Exercise directions → Give back the whole listing exactly as written, pictures excluded.

Source records START

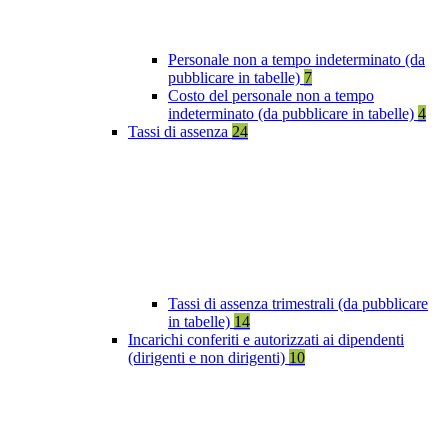
Personale non a tempo indeterminato (da
pubblicare in tabelle)
7
Costo del personale non a tempo
indeterminato (da pubblicare in tabelle)
4
Tassi di assenza
24
Tassi di assenza trimestrali (da pubblicare
in tabelle)
14
Incarichi conferiti e autorizzati ai dipendenti
(dirigenti e non dirigenti)
10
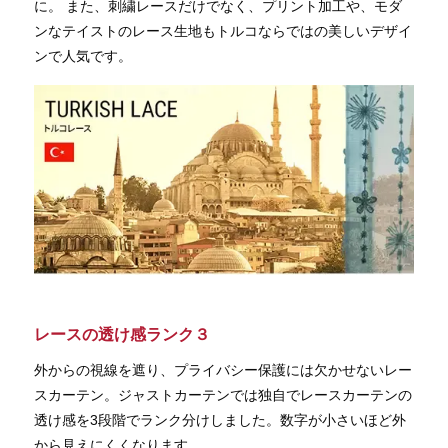
に。 また、刺繍レースだけでなく、プリント加工や、モダ
ンなテイストのレース生地もトルコならではの美しいデザイ
ンで人気です。
レースの透け感ランク３
外からの視線を遮り、プライバシー保護には欠かせないレー
スカーテン。ジャストカーテンでは独自でレースカーテンの
透け感を3段階でランク分けしました。数字が小さいほど外
から見えにくくなります。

Source records END

Task answer →
Personale non a tempo indeterminato (da
pubblicare in tabelle)
7
Costo del personale non a tempo
indeterminato (da pubblicare in tabelle)
4
Tassi di assenza
24
Tassi di assenza trimestrali (da pubblicare
in tabelle)
14
Incarichi conferiti e autorizzati ai dipendenti
(dirigenti e non dirigenti)
10
に。 また、刺繍レースだけでなく、プリント加工や、モダ
ンなテイストのレース生地もトルコならではの美しいデザイ
ンで人気です。
レースの透け感ランク３
外からの視線を遮り、プライバシー保護には欠かせないレー
スカーテン。ジャストカーテンでは独自でレースカーテンの
透け感を3段階でランク分けしました。数字が小さいほど外
から見えにくくなります。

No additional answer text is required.